The recent events on Wall Street prove once again that the Fed is nothing more then an enabler to Wall Streets addiction for constant intervention.  This ‘business as usual’ attitude is a risky and reckless bet that has not worked and in my humble opinion will not work anytime soon.  Lets Recap the Fed’s Actions over the past year:

  •       The Fed aggressively lowered interest rates in 2007 trying to prop up Wall Street and the banks.  That failed.
  •       The Fed, acting through the Securities and Exchange Commission, banned short selling in the largest and in some cases, the most corrupt financial Institutions on the Street. The Market continued to slide.
  •       The Fed came in an arranged for financing of the take over of Bear Stearns and Merrill Lynch..  That failed to stop the slide on Wall Street.
  •       Then the Fed came in and took over the largest Insurer, AIG Insurance and The largest lenders in Fannie Mae and Freddi Mac.  The markets still slid lower.
  •       Finally, We were assured by the Fed (Bernanke and Paulson) that if we spend roughly a Trillion Dollars on a bail out of the banks and Wall Street Elite, all our problems will be solved and the markets will stabilize and prosperity would be here in a few months and the markets would be happy.  The markets have collapsed since the President signed the act over a week ago. 

So in the face of further market declines, this morning the Fed cut rates another 50 basis points.  As Joel, played by Tom Cruise in the classic movie Risky Business once immortalized: “sometimes you just have to say What the F#@!”?????

Two weeks ago many Brokers and B/D owners bombarded the SIPA with concerns about the Trillion dollar bail out.  We wrote an article in which we questioned whether it would work and more importantly whether ample time and thought had been given to the plan.  Today proves once again the Fed has about as much clue about the markets and the economy as the greeter at Wal-Mart!

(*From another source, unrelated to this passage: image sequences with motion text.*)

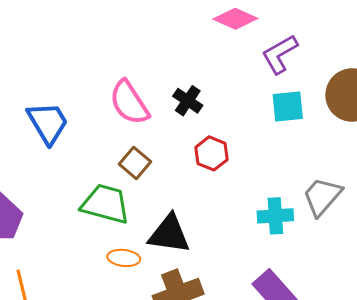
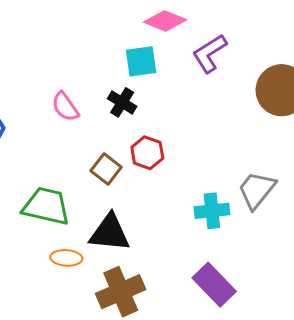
pink semicircle: (129, 103) -> (65, 107), size x0.7
cyan square: (288, 106) -> (141, 61), moved
brown square: (135, 163) -> (106, 169), moved

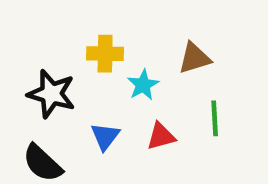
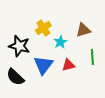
yellow cross: (105, 54) -> (43, 28), turned -35
blue triangle: (105, 136) -> (43, 65), size x1.5

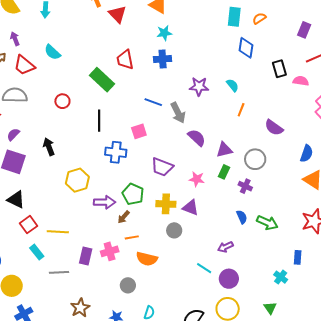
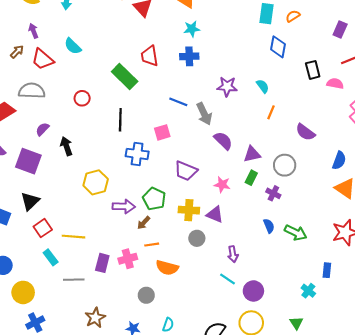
purple semicircle: (13, 134) -> (42, 129), moved
black triangle: (16, 200) -> (30, 201), turned 48
purple arrow: (225, 247) -> (233, 254), moved, turned -77

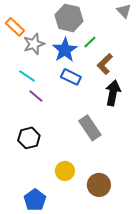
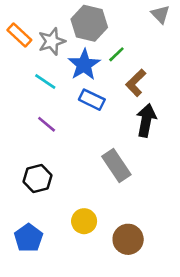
gray star: (34, 44) -> (52, 41), moved
cyan line: (27, 76) -> (45, 81), moved
blue pentagon: (35, 200) -> (28, 238), moved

This continued obsession with only wanting BULLISH days on Wall Street must end.  In a free capital market, BAD, CORRUPT and UNPROFITABLE companies should and will get punished.  For some reason the Fed believes it’s wrong to have a down day on the market.  The fact that the Federal Government was going to put a Trillion Dollar band aid on the Banking industry does not mitigate the fact that most of the companies impacted by this bail out will not be profitable for several quarters!  It boggles my mind that investors have been rushing in to buy these companies every time it appeared a bailout plan was going to pass.  At the end of the day you should be buying a company for its balance sheet and profit margins, not because the Fed has stopped their bleeding.  This latest round of rate cuts by the Fed was based purely on the decline in the stock market, not on our economic pulse.  The Fed also had a responsibility to tell congress that in addition to the trillion dollars, more rate cuts will be needed.  Oil prices have come dramatically down over the last few months after a dramatic rise over the last two years.  For some reason though, The Fed believes the Stock market should only go strait up.  We now will be staring HYPERINFLATION strait in the eyes just so we can stop a decline on UNPROFITABLE companies on Wall Street.  Does that make any sense or did Joel have it right on when he said “ What the F#@!”?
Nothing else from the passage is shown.